France: Elisabeth Borne nommée Première ministre

Après la démission ce lundi de Jean Castex, c’est la ministre du Travail Elisabeth Borne qui a été nommée Première ministre. C’est la deuxième femme à occuper ce poste après Edith Cresson, il y a trente ans.
16 mai 2022, 18:23
La ministre du Travail, de l'Emploi et de l'Insertion succèdera à Jean Castex.

Elisabeth Borne a été nommée lundi Première ministre par Emmanuel Macron, deux heures après la démission de Jean Castex. L’ancien et la nouvelle cheffe du gouvernement doivent procéder à une passation de pouvoir en début de soirée à Matignon.


Celle qui était jusqu’alors ministre du Travail, après avoir occupé les portefeuilles des Transports et de la Transition écologique depuis 2017, est la première femme nommée à Matignon depuis la démission d’Edith Cresson en 1992, la deuxième de la Ve République.


Cette ingénieure, née le 18 avril 1961 à Paris, diplômée de l’Ecole nationale des Ponts et chaussées et de Polytechnique, haute fonctionnaire, se définit elle-même comme «une femme de gauche» avec «la justice sociale et l’égalité des chances» au coeur de ses combats.

En guise de félicitations, le chef des Insoumis Jean-Luc Mélenchon a taclé Elisabeth Borne sur Twitter:


«Madame Borne représente tout ce qui n’a pas marché au cours des 20 dernières années», a-t-il continué lors d’une prise de parole. «Madame Borne serait une femme de gauche – nous lui accordons pas ce label.»

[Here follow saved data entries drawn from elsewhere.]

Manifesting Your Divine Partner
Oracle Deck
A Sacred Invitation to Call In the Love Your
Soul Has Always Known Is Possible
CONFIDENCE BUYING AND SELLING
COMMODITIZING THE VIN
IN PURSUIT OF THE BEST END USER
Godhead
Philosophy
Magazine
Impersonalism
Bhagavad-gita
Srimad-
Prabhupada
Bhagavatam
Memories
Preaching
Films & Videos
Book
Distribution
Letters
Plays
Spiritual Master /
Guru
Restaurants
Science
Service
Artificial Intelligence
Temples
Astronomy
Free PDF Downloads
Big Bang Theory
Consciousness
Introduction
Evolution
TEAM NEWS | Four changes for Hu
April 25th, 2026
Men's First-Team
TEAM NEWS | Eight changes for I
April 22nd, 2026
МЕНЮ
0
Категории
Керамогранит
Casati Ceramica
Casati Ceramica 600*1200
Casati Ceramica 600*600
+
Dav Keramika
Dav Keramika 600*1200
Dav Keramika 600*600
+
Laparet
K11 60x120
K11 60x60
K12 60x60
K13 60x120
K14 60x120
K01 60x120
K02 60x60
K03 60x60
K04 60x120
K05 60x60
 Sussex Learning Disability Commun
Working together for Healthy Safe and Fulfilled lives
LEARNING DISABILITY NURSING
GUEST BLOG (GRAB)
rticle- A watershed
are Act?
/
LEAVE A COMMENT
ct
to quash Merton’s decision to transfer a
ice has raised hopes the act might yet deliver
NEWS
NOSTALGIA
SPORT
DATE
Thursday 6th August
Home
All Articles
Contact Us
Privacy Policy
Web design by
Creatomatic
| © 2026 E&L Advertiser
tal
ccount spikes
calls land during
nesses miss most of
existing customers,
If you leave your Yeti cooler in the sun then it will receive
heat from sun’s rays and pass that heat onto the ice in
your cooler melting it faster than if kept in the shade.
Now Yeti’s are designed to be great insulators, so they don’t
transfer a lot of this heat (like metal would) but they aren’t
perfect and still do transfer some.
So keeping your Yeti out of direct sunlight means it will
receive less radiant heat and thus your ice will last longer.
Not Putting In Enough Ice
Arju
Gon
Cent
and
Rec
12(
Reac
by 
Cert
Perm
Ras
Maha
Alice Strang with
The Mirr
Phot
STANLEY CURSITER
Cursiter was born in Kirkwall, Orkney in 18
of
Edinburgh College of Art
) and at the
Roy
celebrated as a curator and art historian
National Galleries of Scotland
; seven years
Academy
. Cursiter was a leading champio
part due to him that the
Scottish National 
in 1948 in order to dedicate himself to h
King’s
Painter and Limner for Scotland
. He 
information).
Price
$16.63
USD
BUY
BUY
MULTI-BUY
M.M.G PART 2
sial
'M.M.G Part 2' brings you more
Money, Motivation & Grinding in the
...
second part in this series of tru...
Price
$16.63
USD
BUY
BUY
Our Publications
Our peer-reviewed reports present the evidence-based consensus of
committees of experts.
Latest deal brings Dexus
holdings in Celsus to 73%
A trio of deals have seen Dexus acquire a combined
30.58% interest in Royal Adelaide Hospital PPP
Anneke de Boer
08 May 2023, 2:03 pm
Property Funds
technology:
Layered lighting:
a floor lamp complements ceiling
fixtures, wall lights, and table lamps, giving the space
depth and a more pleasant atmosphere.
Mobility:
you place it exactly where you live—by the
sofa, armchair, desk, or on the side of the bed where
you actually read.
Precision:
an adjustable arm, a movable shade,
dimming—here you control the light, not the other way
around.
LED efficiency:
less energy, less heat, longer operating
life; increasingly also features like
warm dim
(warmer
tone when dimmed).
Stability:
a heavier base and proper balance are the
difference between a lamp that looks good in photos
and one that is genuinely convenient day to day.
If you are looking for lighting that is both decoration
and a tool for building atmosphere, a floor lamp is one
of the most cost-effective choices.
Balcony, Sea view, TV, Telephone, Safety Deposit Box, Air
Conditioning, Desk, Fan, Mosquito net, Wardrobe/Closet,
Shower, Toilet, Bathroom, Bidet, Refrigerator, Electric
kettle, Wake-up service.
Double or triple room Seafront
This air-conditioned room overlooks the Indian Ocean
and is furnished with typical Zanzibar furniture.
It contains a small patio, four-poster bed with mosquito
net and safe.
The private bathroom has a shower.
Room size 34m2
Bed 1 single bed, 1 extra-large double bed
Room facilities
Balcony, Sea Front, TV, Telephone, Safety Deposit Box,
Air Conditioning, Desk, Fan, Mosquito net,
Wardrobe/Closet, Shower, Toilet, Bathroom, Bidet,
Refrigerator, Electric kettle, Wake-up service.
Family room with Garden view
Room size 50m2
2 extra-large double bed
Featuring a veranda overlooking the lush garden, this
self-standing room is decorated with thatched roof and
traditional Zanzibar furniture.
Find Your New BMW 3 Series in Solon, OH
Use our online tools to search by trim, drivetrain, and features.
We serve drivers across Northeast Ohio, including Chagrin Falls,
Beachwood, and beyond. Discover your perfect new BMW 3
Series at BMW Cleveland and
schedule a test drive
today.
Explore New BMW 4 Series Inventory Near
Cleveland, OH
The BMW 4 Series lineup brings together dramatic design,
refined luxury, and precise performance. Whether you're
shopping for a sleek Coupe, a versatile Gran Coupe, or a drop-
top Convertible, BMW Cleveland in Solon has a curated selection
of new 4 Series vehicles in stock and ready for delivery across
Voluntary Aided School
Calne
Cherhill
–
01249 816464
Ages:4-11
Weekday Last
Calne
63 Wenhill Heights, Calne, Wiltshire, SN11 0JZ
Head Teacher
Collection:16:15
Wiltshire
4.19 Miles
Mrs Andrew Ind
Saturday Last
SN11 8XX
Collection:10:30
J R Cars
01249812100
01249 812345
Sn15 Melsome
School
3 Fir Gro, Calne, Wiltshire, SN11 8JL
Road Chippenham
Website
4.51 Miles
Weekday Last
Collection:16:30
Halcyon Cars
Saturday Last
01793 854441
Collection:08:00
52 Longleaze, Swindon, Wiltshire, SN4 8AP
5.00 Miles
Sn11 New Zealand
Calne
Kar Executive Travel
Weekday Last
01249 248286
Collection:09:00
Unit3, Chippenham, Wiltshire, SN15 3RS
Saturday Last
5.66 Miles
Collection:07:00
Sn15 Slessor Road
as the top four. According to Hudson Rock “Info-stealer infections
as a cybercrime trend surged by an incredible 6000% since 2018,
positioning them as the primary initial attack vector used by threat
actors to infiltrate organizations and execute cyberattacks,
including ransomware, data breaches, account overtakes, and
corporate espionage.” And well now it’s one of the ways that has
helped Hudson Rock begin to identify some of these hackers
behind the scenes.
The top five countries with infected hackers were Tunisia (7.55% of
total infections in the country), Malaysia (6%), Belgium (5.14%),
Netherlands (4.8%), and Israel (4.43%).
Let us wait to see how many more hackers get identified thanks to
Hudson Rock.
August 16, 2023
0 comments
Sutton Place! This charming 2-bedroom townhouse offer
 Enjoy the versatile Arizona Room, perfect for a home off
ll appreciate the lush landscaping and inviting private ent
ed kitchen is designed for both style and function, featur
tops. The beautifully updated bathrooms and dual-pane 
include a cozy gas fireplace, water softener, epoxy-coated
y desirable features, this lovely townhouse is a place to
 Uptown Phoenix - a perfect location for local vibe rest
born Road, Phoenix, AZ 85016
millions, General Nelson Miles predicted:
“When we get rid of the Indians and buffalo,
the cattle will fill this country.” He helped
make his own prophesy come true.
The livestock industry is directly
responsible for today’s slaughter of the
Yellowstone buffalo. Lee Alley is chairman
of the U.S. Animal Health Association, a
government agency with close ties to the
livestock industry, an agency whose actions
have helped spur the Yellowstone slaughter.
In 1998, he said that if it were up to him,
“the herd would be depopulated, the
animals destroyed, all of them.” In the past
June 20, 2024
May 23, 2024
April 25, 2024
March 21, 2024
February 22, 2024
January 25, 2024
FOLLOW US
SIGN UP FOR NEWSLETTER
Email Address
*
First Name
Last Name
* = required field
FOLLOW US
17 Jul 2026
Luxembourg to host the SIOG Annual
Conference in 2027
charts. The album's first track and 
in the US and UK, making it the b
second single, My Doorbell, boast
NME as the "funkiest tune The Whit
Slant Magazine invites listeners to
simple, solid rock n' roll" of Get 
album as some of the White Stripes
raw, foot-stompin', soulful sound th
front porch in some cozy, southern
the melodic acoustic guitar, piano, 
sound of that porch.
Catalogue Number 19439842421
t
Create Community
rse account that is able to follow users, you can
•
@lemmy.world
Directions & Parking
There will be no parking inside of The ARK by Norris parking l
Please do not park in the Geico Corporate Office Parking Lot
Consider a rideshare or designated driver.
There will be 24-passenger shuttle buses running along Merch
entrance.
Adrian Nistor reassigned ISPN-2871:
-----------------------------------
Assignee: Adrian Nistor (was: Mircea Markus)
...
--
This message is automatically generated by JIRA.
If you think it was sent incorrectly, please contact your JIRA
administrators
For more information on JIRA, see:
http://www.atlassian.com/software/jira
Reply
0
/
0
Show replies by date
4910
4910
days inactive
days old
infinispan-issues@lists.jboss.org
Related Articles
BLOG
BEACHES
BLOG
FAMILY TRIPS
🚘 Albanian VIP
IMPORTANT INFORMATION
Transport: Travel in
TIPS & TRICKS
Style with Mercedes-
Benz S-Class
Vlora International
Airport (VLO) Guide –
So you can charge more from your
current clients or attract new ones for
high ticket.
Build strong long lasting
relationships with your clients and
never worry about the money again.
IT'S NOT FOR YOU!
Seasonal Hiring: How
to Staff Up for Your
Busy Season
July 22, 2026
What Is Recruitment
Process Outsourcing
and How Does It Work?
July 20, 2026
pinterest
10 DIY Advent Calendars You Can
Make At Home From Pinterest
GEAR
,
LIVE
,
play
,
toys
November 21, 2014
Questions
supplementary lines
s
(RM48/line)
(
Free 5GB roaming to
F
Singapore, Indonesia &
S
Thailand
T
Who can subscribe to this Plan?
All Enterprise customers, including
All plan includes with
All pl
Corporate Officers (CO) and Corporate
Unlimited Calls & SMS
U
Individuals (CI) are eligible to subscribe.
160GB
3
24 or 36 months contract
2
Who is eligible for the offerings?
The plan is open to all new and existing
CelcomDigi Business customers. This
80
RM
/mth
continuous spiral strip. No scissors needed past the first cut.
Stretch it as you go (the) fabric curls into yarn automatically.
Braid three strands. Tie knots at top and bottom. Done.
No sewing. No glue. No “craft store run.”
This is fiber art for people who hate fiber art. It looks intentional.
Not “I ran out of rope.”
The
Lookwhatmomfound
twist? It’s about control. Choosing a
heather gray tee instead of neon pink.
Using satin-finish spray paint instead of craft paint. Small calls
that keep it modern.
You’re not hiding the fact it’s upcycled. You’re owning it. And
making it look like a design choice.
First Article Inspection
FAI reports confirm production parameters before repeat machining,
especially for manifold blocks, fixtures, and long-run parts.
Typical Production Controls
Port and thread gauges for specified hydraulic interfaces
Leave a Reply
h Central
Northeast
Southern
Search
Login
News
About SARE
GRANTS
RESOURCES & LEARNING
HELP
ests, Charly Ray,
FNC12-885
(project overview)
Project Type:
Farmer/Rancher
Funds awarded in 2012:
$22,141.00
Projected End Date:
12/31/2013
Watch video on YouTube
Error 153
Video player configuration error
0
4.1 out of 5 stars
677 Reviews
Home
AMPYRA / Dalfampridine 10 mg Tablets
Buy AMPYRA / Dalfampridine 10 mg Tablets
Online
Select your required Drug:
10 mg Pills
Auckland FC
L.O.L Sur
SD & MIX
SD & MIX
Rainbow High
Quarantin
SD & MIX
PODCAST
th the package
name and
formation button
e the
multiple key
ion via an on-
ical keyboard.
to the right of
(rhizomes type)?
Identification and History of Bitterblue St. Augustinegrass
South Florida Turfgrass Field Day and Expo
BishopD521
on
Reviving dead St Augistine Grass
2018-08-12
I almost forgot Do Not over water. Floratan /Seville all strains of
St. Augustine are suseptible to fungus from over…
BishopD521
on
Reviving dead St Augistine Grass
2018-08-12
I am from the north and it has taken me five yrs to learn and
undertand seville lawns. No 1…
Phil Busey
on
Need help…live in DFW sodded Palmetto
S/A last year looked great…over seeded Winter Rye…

Réforme de l’assurance chômage

A son arrivée au ministère du Travail en juillet 2020, déjà en pleine crise sanitaire liée au Covid-19, elle a notamment dû gérer le très contesté dossier de la réforme de l’assurance chômage, dénoncée unanimement par les syndicats. Présentée en mars 2021 dans une version «adaptée» à la crise, elle est pleinement entrée en vigueur en décembre, après avoir été un temps suspendue.

A son actif également, le plan «Un jeune, une solution» présenté dès juillet 2020 qui a mobilisé une palette de dispositifs pour l’emploi, dont des aides massives à l’apprentissage, pour éviter une «génération sacrifiée». Elle avait aussi hérité de l’explosif dossier des retraites, même s’il avait été remisé.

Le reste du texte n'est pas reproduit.